Why RAG is the difference between a homework helper and a homework hazard
Ask ChatGPT to help a Year 7 student with enzymes in the digestive system and you'll probably get a decent answer. But look carefully and you'll notice it's using terms like "alimentary canal" when the KS3 curriculum says "digestive tract." It might introduce pepsinogen, which is accurate but not on the syllabus until A-level.

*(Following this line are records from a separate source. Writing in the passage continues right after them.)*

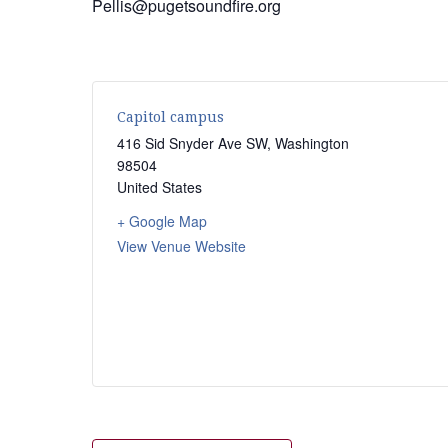
Pellis@pugetsoundfire.org
Capitol campus
416 Sid Snyder Ave SW
,
Washington
98504
United States
+ Google Map
View Venue Website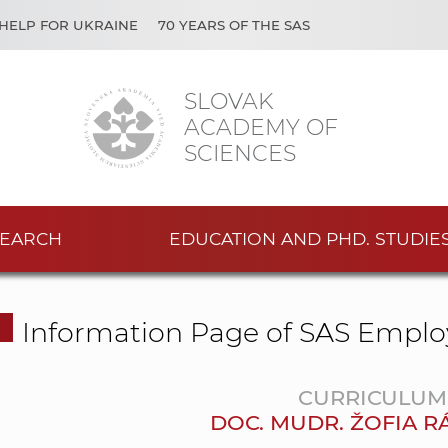
HELP FOR UKRAINE
70 YEARS OF THE SAS
SLOVAK
ACADEMY OF
SCIENCES
EARCH
EDUCATION AND PHD. STUDIE
Information Page of SAS Emplo
CURRICULUM 
DOC. MUDR. ŽOFIA R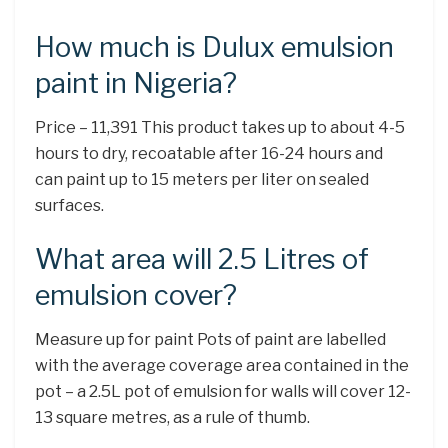
How much is Dulux emulsion
paint in Nigeria?
Price – 11,391 This product takes up to about 4-5
hours to dry, recoatable after 16-24 hours and
can paint up to 15 meters per liter on sealed
surfaces.
What area will 2.5 Litres of
emulsion cover?
Measure up for paint Pots of paint are labelled
with the average coverage area contained in the
pot – a 2.5L pot of emulsion for walls will cover 12-
13 square metres, as a rule of thumb.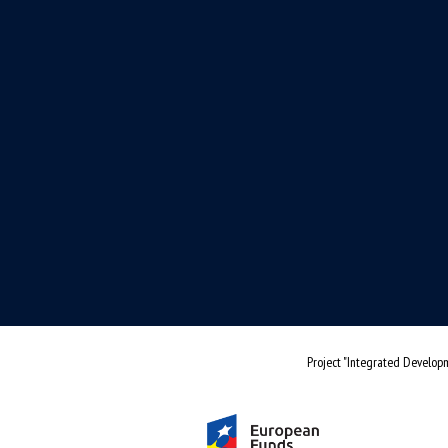
Project "Integrated Developm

It'll describe the pH of the stomach as "around 2" when the revision guide your child actually uses says "between 1 and 2." None of these are wrong, exactly. They're just wrong enough to be confusing for a 12-year-old who's trying to match what the AI says to what their teacher said in class.
This is the fundamental problem with using a general-purpose AI model for education. The model was trained on the entire internet. It doesn't know which curriculum your child follows, which year group they're in, or which terminology their teacher prefers. It answers from the average of everything it's ever seen, and that average is heavily weighted towards American English, university-level content, and whatever happened to be most common on the web.
Athena fixes this with a technique called RAG (Retrieval-Augmented Generation). Before answering any question, the AI searches a library of hand-authored curriculum content that I've written specifically for UK KS3 students. It uses those documents as its primary source of truth. If the curriculum content says "cell membrane," Athena says "cell membrane." Not "plasma membrane," not "phospholipid bilayer," not whatever Wikipedia's first paragraph happens to use.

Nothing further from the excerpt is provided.